As much as I love books –as often as I have fussed at a child for carelessly leaving a book’s binding in stress, or getting sticky fingers on its sacred pages—as often as I have scolded, “Books are our friends!” I myself am terribly hard on books. Paperbacks generally end up gaining width from hot afternoons, resting against my sweatiness as I sit by the pool…or being splashed in the tub as I read in my favorite spot of all. If the library saw me with their precious and generous volumes suffering the perilous conditions to which I frequently subject them, they would install a guard outside the door and prohibit my entry every two weeks.
Obviously (because it is The Guidebook to end all guidebooks, and I am just one more sojourner in a foreign land) I must continually turn to the Bible for instruction and illumination, no matter how often it has been read or how familiar its passages. The fact is, I don't fully follow its precepts on a day to day, minute to minute basis. There is a great deal I don’t understand, much less follow! therefore, I must continue my studies.
What a privilege this is, what a luxury, compared to the experience so many have had throughout history and in other parts of the world today. To own even complete copy of the Bible, to have it within reach at all times, to say nothing of the fact that most Christian homes own multiple copies, whether underlined and highlighted and much thumbed-through, or sitting on shelves in fancy leather bindings gathering dust.
My library book at the moment is People of the Book by Geraldine Brooks. Based on a true story, it winds through history telling the story of one beautiful book, a haggadah used for Jewish Sabbath worship in the home. A modern-day analyst is asked to unlock the mysteries of various stains and bindings and parchment choices, but Brooks also takes readers back in time, letting us see the particular events and people that have made the book’s survival possible for hundreds of years.
Whereas people underwent great trials to protect the haggadah…and whereas throughout history people have suffered to protect their own holy books…we, I fear, are jaded to the importance of the Bible. We can easily purchase any size, color, weight, print, or translation we desire. Audio or illustrated, hardback or paper, large print for a massive pulpit or tiny print in a pocket version, Bibles for athletes and women and children and Messianic Jews and the military.
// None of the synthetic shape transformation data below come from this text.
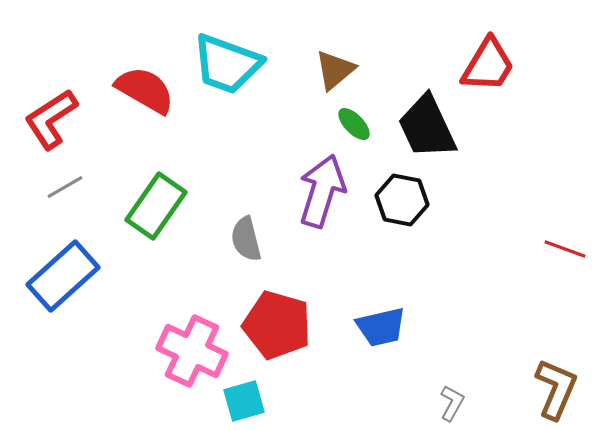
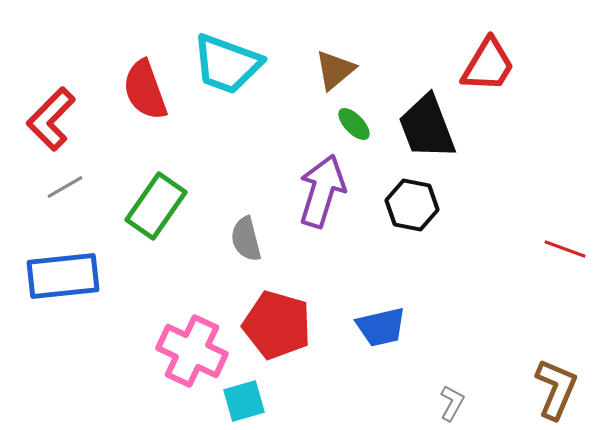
red semicircle: rotated 140 degrees counterclockwise
red L-shape: rotated 12 degrees counterclockwise
black trapezoid: rotated 4 degrees clockwise
black hexagon: moved 10 px right, 5 px down
blue rectangle: rotated 36 degrees clockwise
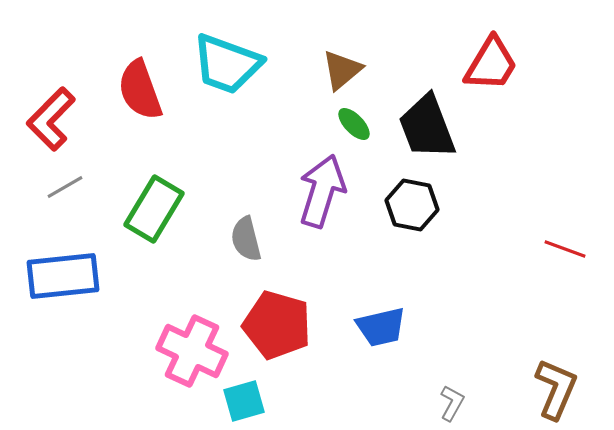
red trapezoid: moved 3 px right, 1 px up
brown triangle: moved 7 px right
red semicircle: moved 5 px left
green rectangle: moved 2 px left, 3 px down; rotated 4 degrees counterclockwise
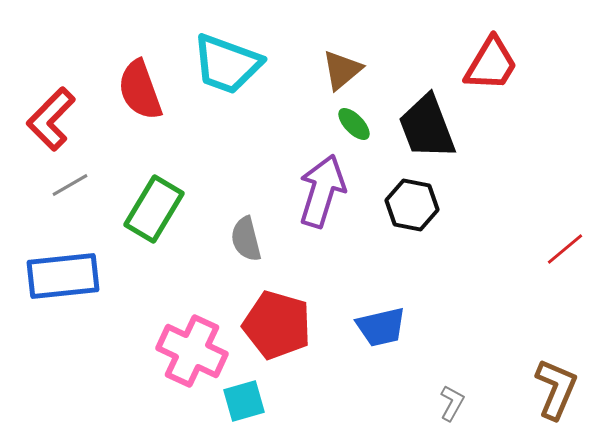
gray line: moved 5 px right, 2 px up
red line: rotated 60 degrees counterclockwise
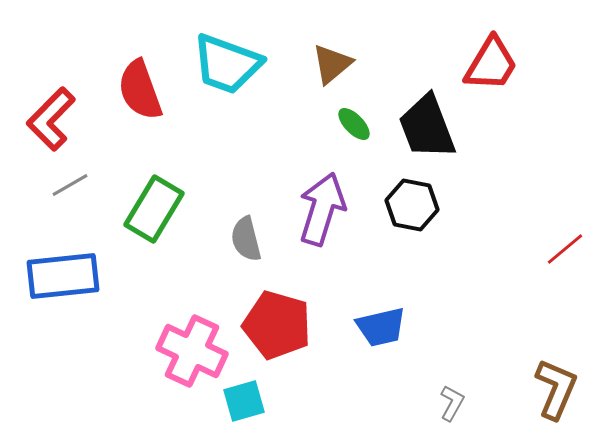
brown triangle: moved 10 px left, 6 px up
purple arrow: moved 18 px down
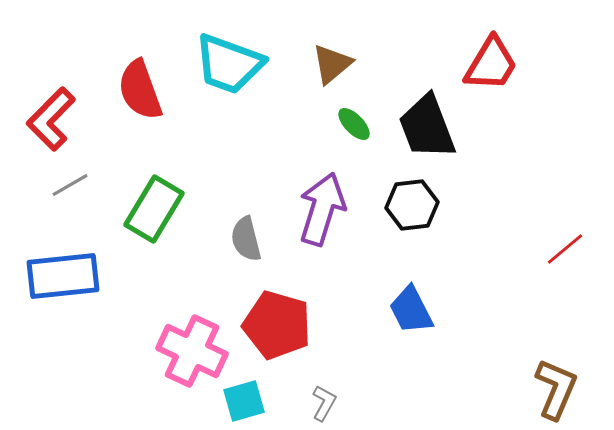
cyan trapezoid: moved 2 px right
black hexagon: rotated 18 degrees counterclockwise
blue trapezoid: moved 30 px right, 17 px up; rotated 76 degrees clockwise
gray L-shape: moved 128 px left
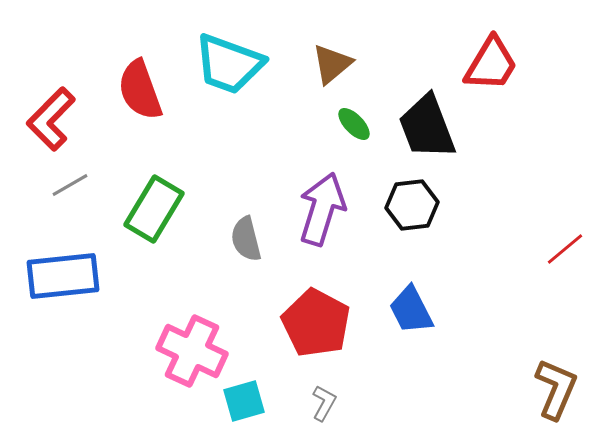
red pentagon: moved 39 px right, 2 px up; rotated 12 degrees clockwise
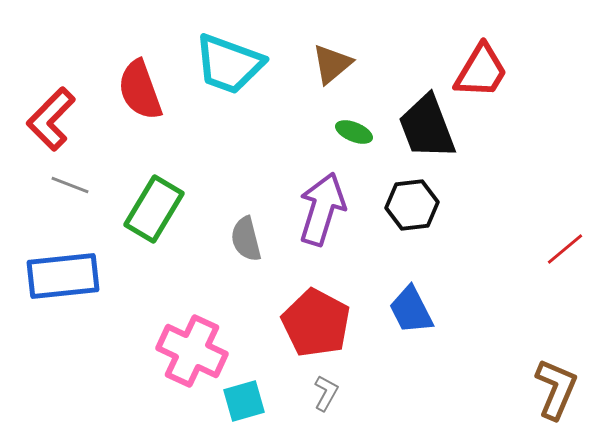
red trapezoid: moved 10 px left, 7 px down
green ellipse: moved 8 px down; rotated 24 degrees counterclockwise
gray line: rotated 51 degrees clockwise
gray L-shape: moved 2 px right, 10 px up
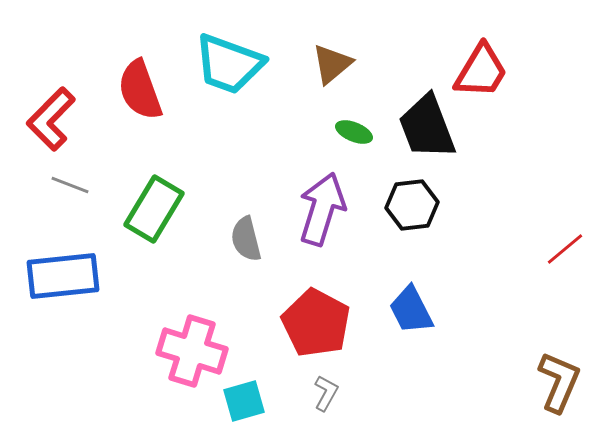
pink cross: rotated 8 degrees counterclockwise
brown L-shape: moved 3 px right, 7 px up
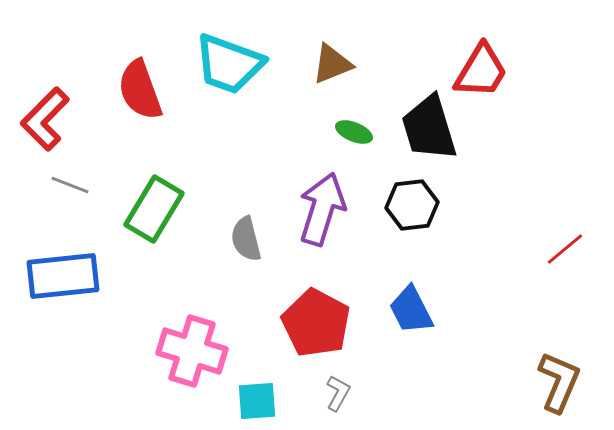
brown triangle: rotated 18 degrees clockwise
red L-shape: moved 6 px left
black trapezoid: moved 2 px right, 1 px down; rotated 4 degrees clockwise
gray L-shape: moved 12 px right
cyan square: moved 13 px right; rotated 12 degrees clockwise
The old saying "familiarity breeds contempt" may apply. We have access to the Bible that costs us little or nothing, but do we love the Law?
When a person has a deep emotional need he or she is like a dry, thirsty plant surrounded by arid terrain, withering day after day beneath a merciless sun. Another person…perhaps with good motives, perhaps not…walks by with a watering can and empties it on the tree. Does the tree stop and ask if it should drink in the moisture? Does it ask whether or not death might be preferable to the assistance in that particular watering can? No, the tree responds. Any person passing by, any source of water, and the tree will respond. How can it not?
Rather than tell us how to resist strange water, the psalmist tells us how to avoid the very state of drought. Not only do we not have to respond to the wrong people, the wrong distractions, the wrong thoughts, the wrong supplying of needs, we can….through God’s word….maintain a life of continual "wateredness" so that our leaves never wither.
The person who loves the Law, Psalms 1 says, is like a tree planted by streams of water. Regardless of the outward circumstances, the needs that this person or that can not or will not meet, the stress, the trials... the person who LOVES THE LAW OF GOD is like a tree by a stream. The circumstances, the so-called reality of his life are not different, but HE is different. He is like a plant with a ready, constant source of water. His leaves never wither, regardless of the heat of the sun or the failed irrigation systems around him.
Some of us rarely look at the Law (the first five books of the Bible) outside of Sunday school lessons about Noah, Moses, Abraham and David. There are dry stretches. There is THE law that makes us uncomfortable with its apparent pickiness over things we might, as American Gentiles, find irrelevant. And besides, that was the Old Testament. Jesus brought a new covenant.
Makes you want to curl up with Leviticus, doesn’t it?